Sadly, we even segregated ourselves during school lunch.

Now let me be clear, there were no written laws prohibiting these interactions, but the socio-economic conditioning was as real as any sign saying “KEEP OUT!”

It wasn’t until my junior year that I decided to buck the system, my own silent protest if you will, and ask a white girl to prom.
She was from a prominent family, so I was prepared for the inevitable “sorry, I can’t” So imagine my surprise when she said yes.

When the sign-up sheet for prom was posted and her name appeared next to mine, there was a two-month long buzz in the halls of our school, leading up to prom night.

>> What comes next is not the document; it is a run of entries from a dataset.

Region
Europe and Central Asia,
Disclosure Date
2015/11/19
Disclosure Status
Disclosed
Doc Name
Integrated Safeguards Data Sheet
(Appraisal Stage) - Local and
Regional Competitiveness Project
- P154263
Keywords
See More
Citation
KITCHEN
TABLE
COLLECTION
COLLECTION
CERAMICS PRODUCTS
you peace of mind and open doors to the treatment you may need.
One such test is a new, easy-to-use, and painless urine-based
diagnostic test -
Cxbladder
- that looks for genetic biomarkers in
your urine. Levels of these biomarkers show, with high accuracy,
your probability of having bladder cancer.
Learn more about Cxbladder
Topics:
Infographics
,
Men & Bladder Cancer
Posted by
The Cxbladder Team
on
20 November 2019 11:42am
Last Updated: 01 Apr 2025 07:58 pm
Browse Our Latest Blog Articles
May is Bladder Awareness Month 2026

It had been more than a decade since an interracial pair had graced the Grand March before Ironton’s prom and those ended up married!
From that moment forward, I decided that I was not going to let a narrow-minded view from people in the Tri-State determine who I was, or where I could be.

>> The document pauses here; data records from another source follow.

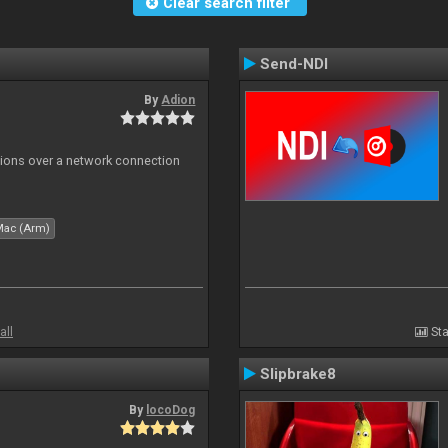
Clear search filter
Send-NDI
By
Adion
tions over a network connection
Mac (Arm)
all
Sta
Slipbrake8
By
locoDog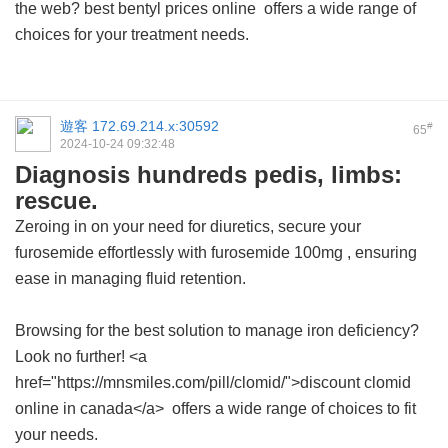
the web?
best bentyl prices online
offers a wide range of
choices for your treatment needs.
遊客
172.69.214.x:30592
#
65
2024-10-24 09:32:48
Diagnosis hundreds pedis, limbs:
rescue.
Zeroing in on your need for diuretics, secure your
furosemide effortlessly with
furosemide 100mg
, ensuring
ease in managing fluid retention.
Browsing for the best solution to manage iron deficiency?
Look no further! <a
href="https://mnsmiles.com/pill/clomid/">discount clomid
online in canada</a> offers a wide range of choices to fit
your needs.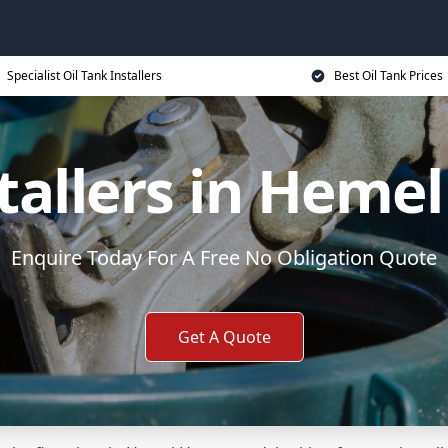
Specialist Oil Tank Installers
Best Oil Tank Prices
stallers in Hem
Enquire Today For A Free No Obligation Quote
Get A Quote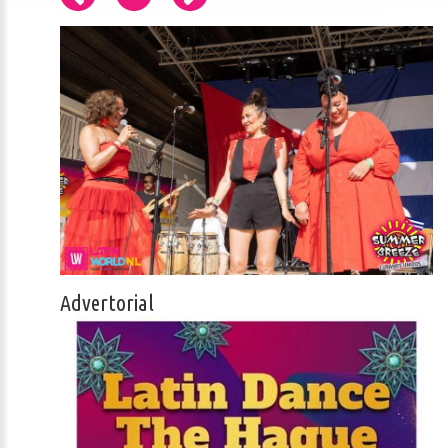
Advertorial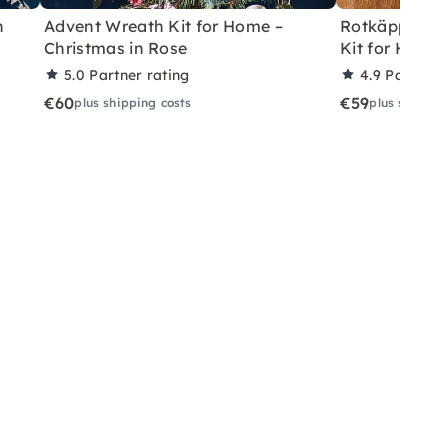
h
Advent Wreath Kit for Home –
Rotkäppchen
Christmas in Rose
Kit for Home 
5.0
Partner rating
4.9
Partner 
€60
€59
plus shipping costs
plus shippin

My college experience was an easier transition for me than for some others, because a core group of my freshman friends were on the track team, where race (no pun intended) was much less an issue.

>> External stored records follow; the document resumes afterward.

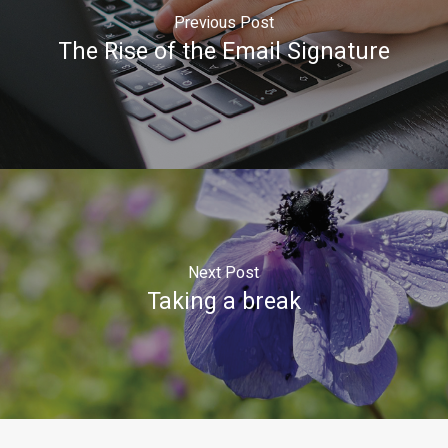
Previous Post
The Rise of the Email Signature
Next Post
Taking a break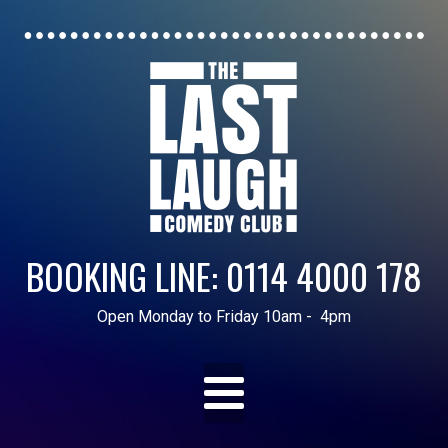
BOOKING LINE: 0114 4000 178
Open Monday to Friday 10am - 4pm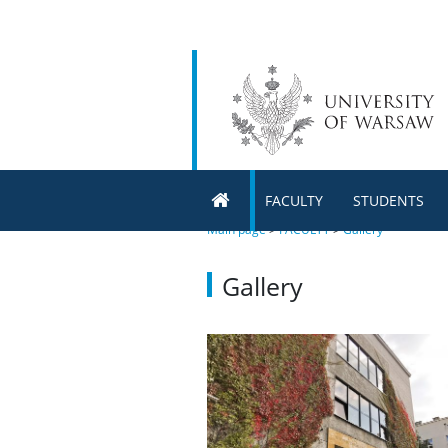
FACULTY
STUDENTS
Main page
>
FACULTY
>
Gallery
Gallery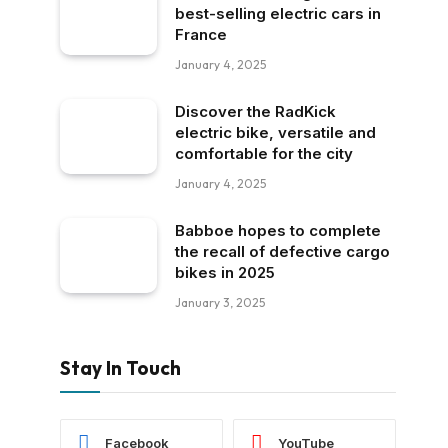
best-selling electric cars in
France
January 4, 2025
Discover the RadKick
electric bike, versatile and
comfortable for the city
January 4, 2025
Babboe hopes to complete
the recall of defective cargo
bikes in 2025
January 3, 2025
Stay In Touch
Facebook
YouTube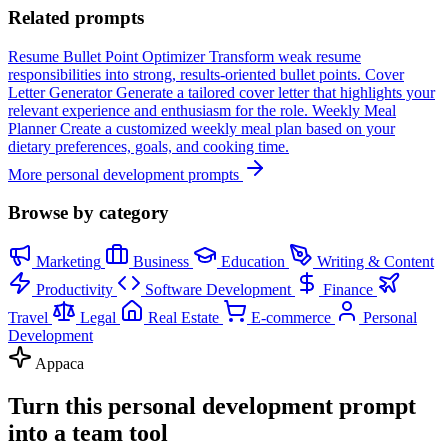
Related prompts
Resume Bullet Point Optimizer
Transform weak resume
responsibilities into strong, results-oriented bullet points.
Cover
Letter Generator
Generate a tailored cover letter that highlights your
relevant experience and enthusiasm for the role.
Weekly Meal
Planner
Create a customized weekly meal plan based on your
dietary preferences, goals, and cooking time.
More personal development prompts
Browse by category
Marketing
Business
Education
Writing & Content
Productivity
Software Development
Finance
Travel
Legal
Real Estate
E-commerce
Personal
Development
Appaca
Turn this personal development prompt
into a team tool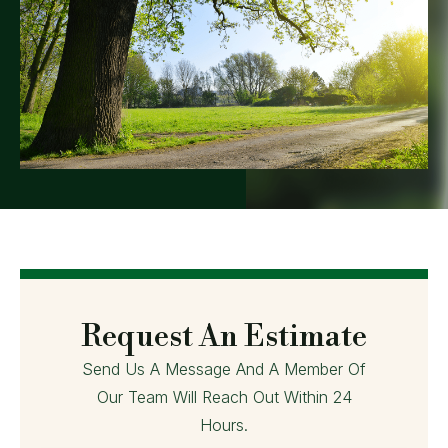
Request An Estimate
Send Us A Message And A Member Of
Our Team Will Reach Out Within 24
Hours.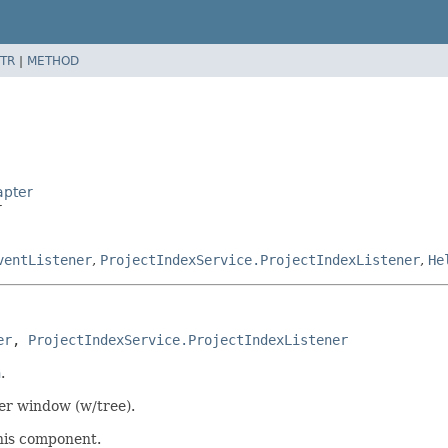
TR
|
METHOD
apter
r
ventListener
,
ProjectIndexService.ProjectIndexListener
,
He
er
, 
ProjectIndexService.ProjectIndexListener
n
.
ser window (w/tree).
this component.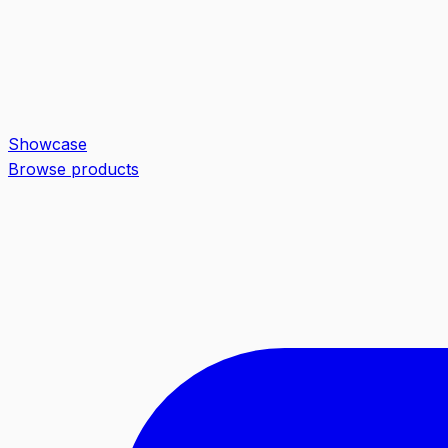
Showcase
Browse products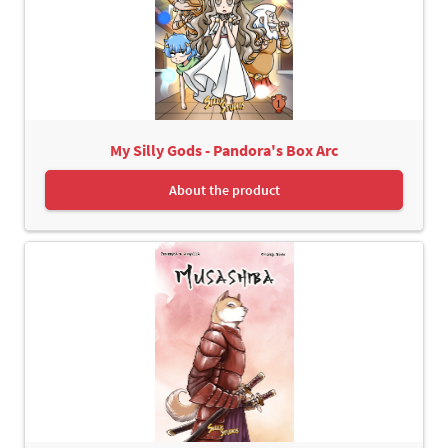
My Silly Gods - Pandora's Box Arc
About the product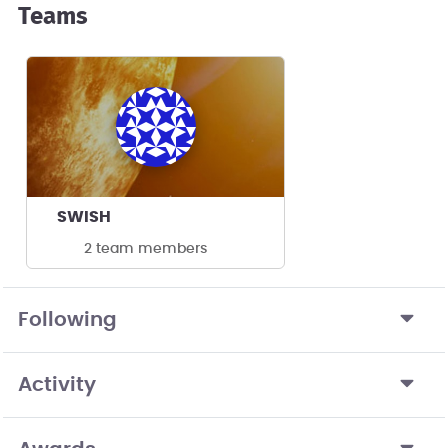
Teams
SWISH
2 team members
Following
Activity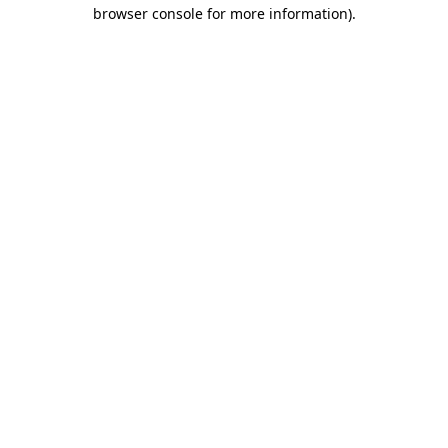
browser console for more information)
.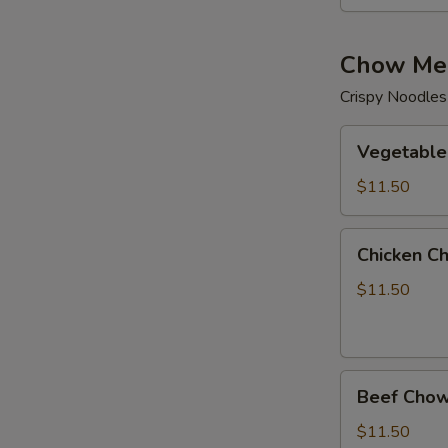
Chow Me
Crispy Noodles
Vegetable
Vegetable
Chow
Mein
$11.50
Chicken
Chicken C
Chow
Mein
$11.50
Beef
Beef Chow
Chow
Mein
$11.50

It was, interestingly enough, during this period, that I finally found the courage to talk to my mom about being a white mother of a biracial son and living in a predominantly black neighborhood.
She was somewhat sheepish during our conversation, she said that she didn’t feel entirely qualified to have this conversation, but she did indicate that a secret fear she had, was that my being black might eventually cause legal issues for me.

I quickly and arrogantly assured her that I knew how to navigate, through life and I knew how to circumvent issues of racial profiling and with the police.
Man was I naïve…

It wasn’t until moving to Columbus that I understood the difference between being a biracial kid versus a biracial man.

The perceived threat of a black man, has been ingrained in so many minds, that it is clear to me, after multiple department store profilings and two racially-motivated traffic stops (where one found me at the business end of the cop’s service weapon, to which I was told “you don’t look like you’re the owner of that SUV”) that, after 51 years, our country has been stagnant, at best, when it comes to race relations and equality.

Now, to my white family and friends, it is my hope that you don’t mistake this story as a condemnation of white people. In fact, most people I know, regardless of their race, are good and fine people.

That said, we are living in a time of an awakening of our soul… It is more important now than ever, that my good and fine family and friends resist the idea of feeling offended by this movement and this insistence for change. Rather, it’s necessary, better yet, it is incumbent upon us, to embrace this change for the betterment of humanity!

I always believed that my kids generation would see this country’s first minority president, but in a very jaded fashion it would not happen in my lifetime.

After 2008, however, my heart was full and I truly believed that our nation was on an amazing path of self correction.

Just 12 years later, however, it is clear to me that the desire to remain divided by way of fear and hatred has overtaken the desire to free ourselves of bigotry and disdain.

As we approach Fathers Day, the irony of being a brown-skinned, brown-eyed dad, to a son with fair skin and blue eyes does not escape me.

Quite frankly, in a very large way, it leaves me feeling inexplicably guilty, because of the millions of brown and black fathers who don’t have the slight peace in their hearts that I have, knowing that, when my son walks out the door, he WON’T be pre-judged as a potential threat. In other words, his skin won’t be a weapon.

To those who took the time to read this, I say thank you. I hope that just even a few of you can walk away with a more open mind and a little more love in your heart!

P.S. — When my lifelong friend, from first grade through college, asked me that fateful question 45 years ago, my answer was gray.
Mixing white paint with black paint, makes GRAY.